Она обрадовалась, улыбнулась, показав ровные мелкие зубы.
— Слава богу! А то стоишь, стоишь за стойкой, а лица все чужие. — С той же улыбкой она глянула на Нину и Соню. Поглядела, как только женщины умеют глядеть на женщин, вбирая в короткий взгляд все утаенное и безразличные к тому, что как бы выставлено напоказ. — Чистенькие, — сказала она благожелательно. Улыбка не шла ей, старя ее, обозначая на лице нежданные морщины. — Чем вас угостить, барышни?
— Я буду пить только лимонад, — сказала Соня.
— А я, как все, — храбро сказала Нина. — Медики мы, в конце концов, или…
— Ирочка, золотце, — Дудин влюбленно глядел на нее. — Ирочка, по случаю великой радости воскрешения моего сценария, прошу, кинь нам на стол эдакое что-нибудь, дефицитное, припасенное.
— Есть вобла, — сказала Ира.
— Восторг! — подскочил Дудин. — Вобла — это как раз то, что мне снится, когда я не сплю.
— А для дам икорки отыщем. Не самой дорогой, красной.
— Еще раз восторг! Плюс пиво и водка.
— Я красную и люблю, — сказала Нина. — Я ее больше паюсной и зернистой люблю.
— Правда? — Ира улыбнулась ей, снова постарев. — Значит у нас с вами один вкус. А из этих кого вы любите? — она насмешливо глянула на мужчин.
— Никого! — сказала Нина, с такой радостной готовностью откликаясь на вопрос, что ей нельзя было не поверить. — Тот, кого я люблю, далеко-далеко сейчас. Смотрите, а вот и Георгиу! — Нина помахала рукой. — Пожалуйста, подойдите к нам!

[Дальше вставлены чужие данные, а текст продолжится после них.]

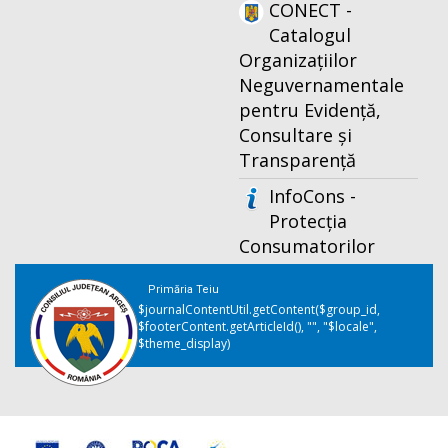
CONECT -
Catalogul
Organizațiilor
Neguvernamentale
pentru Evidență,
Consultare și
Transparență
InfoCons -
Protecția
Consumatorilor
Primăria Teiu
$journalContentUtil.getContent($group_id,
$footerContent.getArticleId(), "", "$locale",
$theme_display)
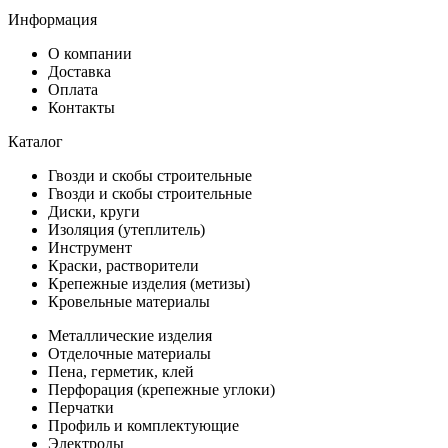
Информация
О компании
Доставка
Оплата
Контакты
Каталог
Гвозди и скобы строительные
Гвозди и скобы строительные
Диски, круги
Изоляция (утеплитель)
Инструмент
Краски, растворители
Крепежные изделия (метизы)
Кровельные материалы
Металлические изделия
Отделочные материалы
Пена, герметик, клей
Перфорация (крепежные углоки)
Перчатки
Профиль и комплектующие
Электроды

Худой человек, сутулый и с запавшими щеками, свернул к их столу. В одной руке он держал скрипку, в другой смычок. Он шел через зал, пришаркивая, но и пританцовывая, кланяясь на все стороны и никого не видя. Он шел играть. Одет он был жалчайшим образом: бостоновый лоснящийся пиджачок, обтрепанные белые брюки, яркий галстук, порвавшийся на сгибах, разбитые сандалии. Но он шел играть. И скрипка у него была из тех самых, на которых играют настоящие мастера: легкая и напрягшаяся, крутобокая, какой-то древней прекрасной смуглоты.

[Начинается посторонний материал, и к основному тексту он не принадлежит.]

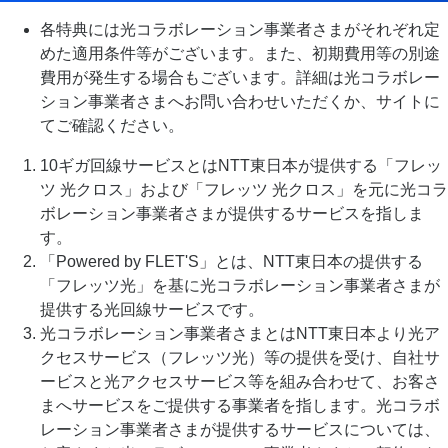
各特典には光コラボレーション事業者さまがそれぞれ定
めた適用条件等がございます。また、初期費用等の別途
費用が発生する場合もございます。詳細は光コラボレー
ション事業者さまへお問い合わせいただくか、サイトに
てご確認ください。
10ギガ回線サービスとはNTT東日本が提供する「フレッ
ツ 光クロス」および「フレッツ 光クロス」を元に光コラ
ボレーション事業者さまが提供するサービスを指しま
す。
「Powered by FLET'S」とは、NTT東日本の提供する
「フレッツ光」を基に光コラボレーション事業者さまが
提供する光回線サービスです。
光コラボレーション事業者さまとはNTT東日本より光ア
クセスサービス（フレッツ光）等の提供を受け、自社サ
ービスと光アクセスサービス等を組み合わせて、お客さ
まへサービスをご提供する事業者を指します。光コラボ
レーション事業者さまが提供するサービスについては、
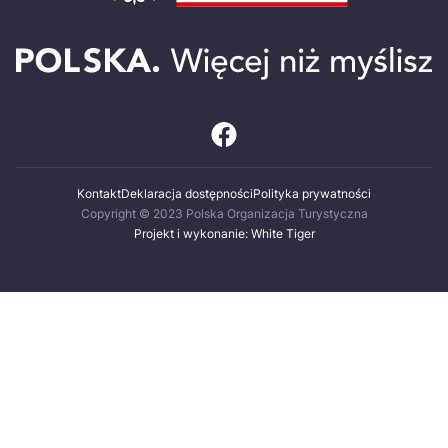
Kontakt
Deklaracja dostępności
Polityka prywatności
Copyright © 2023 Polska Organizacja Turystyczna
Projekt i wykonanie: White Tiger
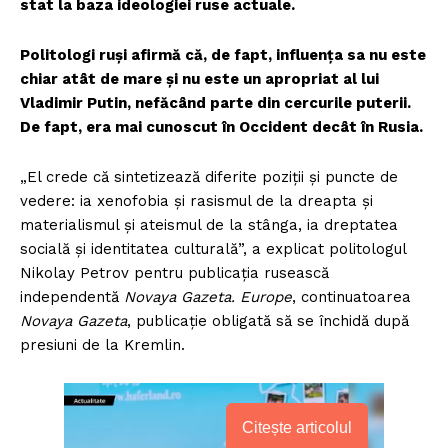
stat la baza ideologiei ruse actuale.
Politologi ruși afirmă că, de fapt, influența sa nu este
chiar atât de mare și nu este un apropriat al lui
Vladimir Putin, nefăcând parte din cercurile puterii.
De fapt, era mai cunoscut în Occident decât în Rusia.
„El crede că sintetizează diferite poziții și puncte de
vedere: ia xenofobia și rasismul de la dreapta și
materialismul și ateismul de la stânga, ia dreptatea
socială și identitatea culturală”, a explicat politologul
Nikolay Petrov pentru publicația rusească
independentă
Novaya Gazeta. Europe
, continuatoarea
Novaya Gazeta
, publicație obligată să se închidă după
presiuni de la Kremlin.
Citește articolul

Георгиу подошел, поклонился, не узнавая, Нине и всем остальным, выжидающе склонил к плечу сухо маленькую голову. Большие, с желтым белком глаза у него спали. Он шел играть.
— Простите, — сказала Нина, прижимая ладони к щекам. — Вы меня не узнали. Простите.
— Я для вас играл?
— Да. Мы сидели у самого оркестра, вы подошли к нашему столику…

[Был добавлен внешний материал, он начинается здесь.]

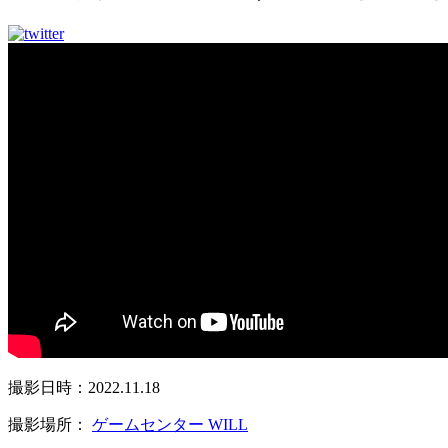
撮影日時：2022.11.18
撮影場所：
ゲームセンター WILL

— Я вас вспомнил, — сказал Георгиу, не поглядев на Нину. Он и не пытался вспомнить ее. — Вы сидели у самого оркестра. Я играл вам «Цыганские напевы» Сарасате. Это… — он кинул под подбородок скрипку и сразу заиграл, покачиваясь. Он только и ждал этой минуты.
Играя, он двинулся между столами к эстраде. Там уже уселись на свои места оркестранты, три волосатых толстяка — пианист, ударник, трубач. Они не утруждали себя пиджаками, они были в рубашках, рукава засучены, вороты распахнуты. Они взмокли от жары, от выпитого пива, они с тоской и мукой изготавливались к трудовой своей повинности. Вот заиграют, и ахнет барабан, охнет пианино, ухнет труба. А этот в строгом жарком пиджачке, с запавшими щеками туберкулезника, припав к скрипке, заиграл на радость и в утешение себе и своим слушателям.